Research Chair, Geriatric Emergency Medicine
Schwartz/Reisman Emergency Medicine Institute
Toronto, Ontario, Canada
Dr. Jacques S. Lee was trained in Clinical Epidemiology at McGill University, completed a research fellowship under Dr. Ian Stiell after the wheel was invented but before cell phones.
He is an emergency physician, clinician scientist and the Inaugural Research Chair in Geriatric Emergency Medicine with the Schwartz-Reisman Emergency Medicine Institute (SREMI) based at Mount Sinai Hospital and an Associate Professor at the University of Toronto, Canada. At SREMI, Dr. Lee’s research is focused on Geriatric Emergency Medicine (GEM) as a means to improve the care of older people who need to use the Emergency Department (ED). The GEM program receives excellent support by Dr. Shelley McLeod, Dr. Bjug Borgundvaag and Dr. Don Melady.
Dr. Lee was recently awarded the Grant Innes Award as the highest rank research abstract at the 2022 Canadian Association of Emergency Physicians (CAEP) scientific meeting.
Delirium is the primary focus of his research
This includes the diagnosis and recognition, prevention and pathophysiology of delirium
Diagnosis and recognition: Dr Lee leads a team that are developing technology including gait trackers and ”serious games” to recognize and prevent delirium in the ED.
Prevention: Dr.
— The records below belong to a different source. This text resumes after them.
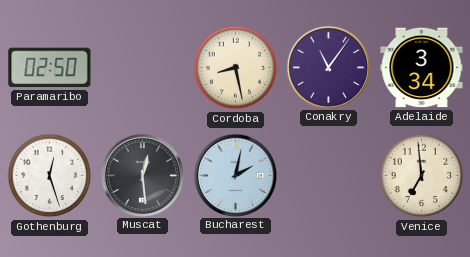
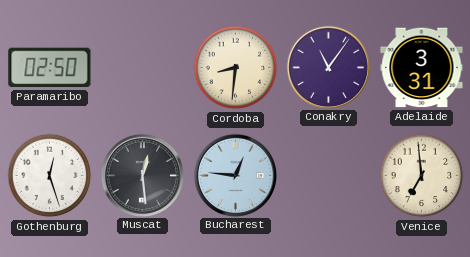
Cordoba: 8:28 -> 8:31
Adelaide: 3:34 -> 3:31
Bucharest: 2:02 -> 12:46
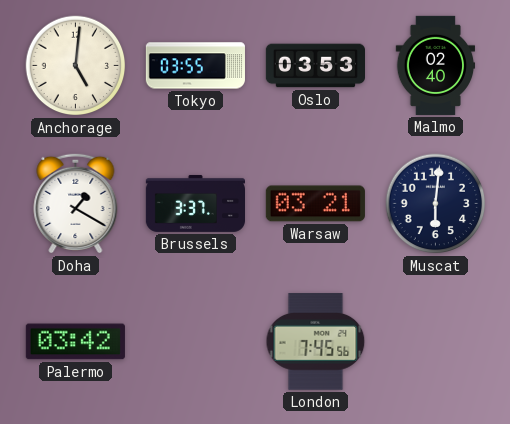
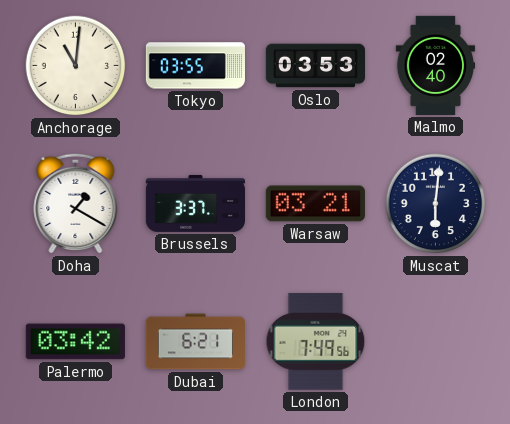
Anchorage: 5:01 -> 11:01
Dubai: none -> 6:21
London: 7:45 -> 7:49
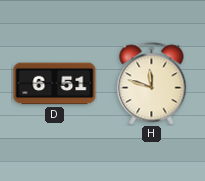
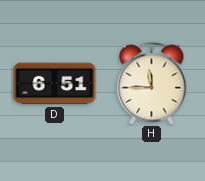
H: 11:48 -> 11:45
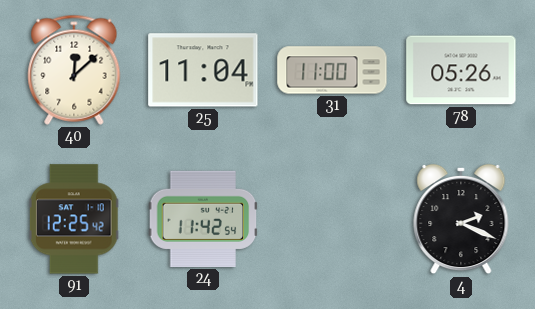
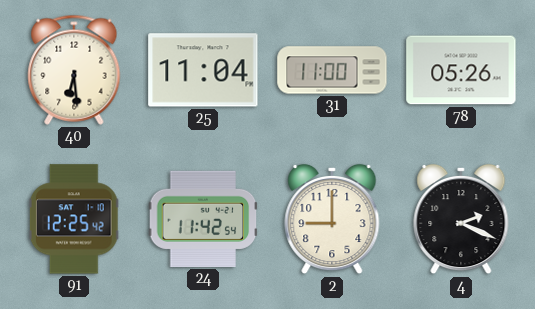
40: 12:08 -> 6:29
2: none -> 9:00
Lee recently completed a multicenter stepped-wedge cluster randomized clinical trial that recruited over 800 older people to assess whether a knowledge-to-practice intervention to train ED physicians to perform Point-of-Care Ultrasound Guided regional anesthesia can reduce incident delirium in older people with hip fractures.
Pathophysiology
Dr. Lee was recently awarded a 5 year operating grant to lead a team clinicians and basic scientist to better understand the underlying mechanisms leading to delirium and ultimately develop diagnostic biomarker tests.
In response to COVID-19, Dr. Lee was also recently funded to study social isolation and loneliness due to necessary physical distancing. He is completing a randomized clinical trial of the use of the HOW RU? Intervention developed by Dr. Judith Lowthian at the Bolton Clarke Institute in Melbourne, Australia.